The records below are to be copied word for word, with every picture left out.

(Transcribed page contents)
* * *

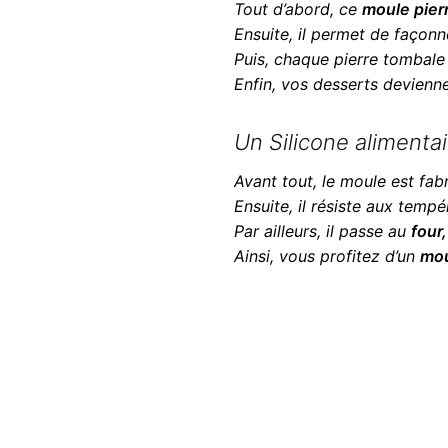
Tout d’abord, ce
moule pier
Ensuite, il permet de façon
Puis, chaque pierre tombale
Enfin, vos desserts devienn
Un Silicone alimentai
Avant tout, le moule est fa
Ensuite, il résiste aux temp
Par ailleurs, il passe au
four
Ainsi, vous profitez d’un
mou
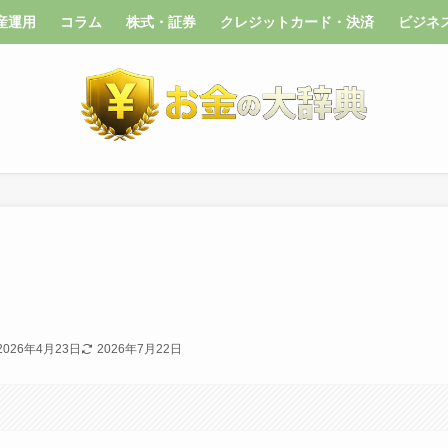
産運用
コラム
株式・証券
クレジットカード・決済
ビジネ
2026年4月23日
2026年7月22日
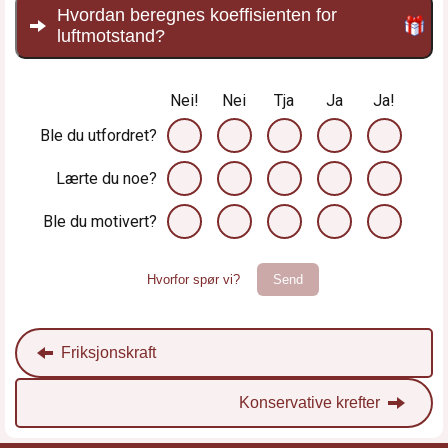
Hvordan beregnes koeffisienten for
luftmotstand?
Nei!
Nei
Tja
Ja
Ja!
Ble du utfordret?
Lærte du noe?
Ble du motivert?
Hvorfor spør vi?
Send
Friksjonskraft
Konservative krefter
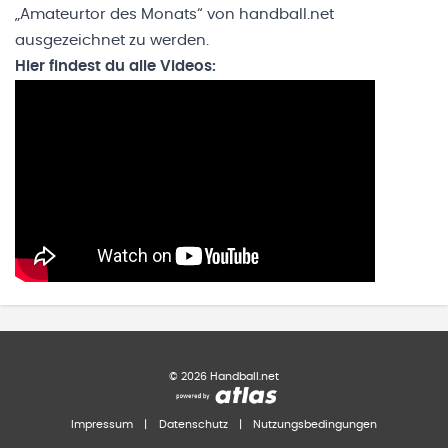
„Amateurtor des Monats“ von handball.net
ausgezeichnet zu werden.
Hier findest du alle Videos:
©
2026
Handball.net
Impressum
|
Datenschutz
|
Nutzungsbedingungen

* * *

**ANSWER TO THIS PROBLEM**
Tout d’abord, ce
moule pier
Ensuite, il permet de façon
Puis, chaque pierre tombale
Enfin, vos desserts devienn
Un Silicone alimentai
Avant tout, le moule est fa
Ensuite, il résiste aux temp
Par ailleurs, il passe au
four
Ainsi, vous profitez d’un
mou
産運用
コラム
株式・証券
クレジットカード・決済
ビジネ
2026年4月23日
2026年7月22日
Hvordan beregnes koeffisienten for
luftmotstand?
Nei!
Nei
Tja
Ja
Ja!
Ble du utfordret?
Lærte du noe?
Ble du motivert?
Hvorfor spør vi?
Send
Friksjonskraft
Konservative krefter
„Amateurtor des Monats“ von handball.net
ausgezeichnet zu werden.
Hier findest du alle Videos:
©
2026
Handball.net
Impressum
|
Datenschutz
|
Nutzungsbedingungen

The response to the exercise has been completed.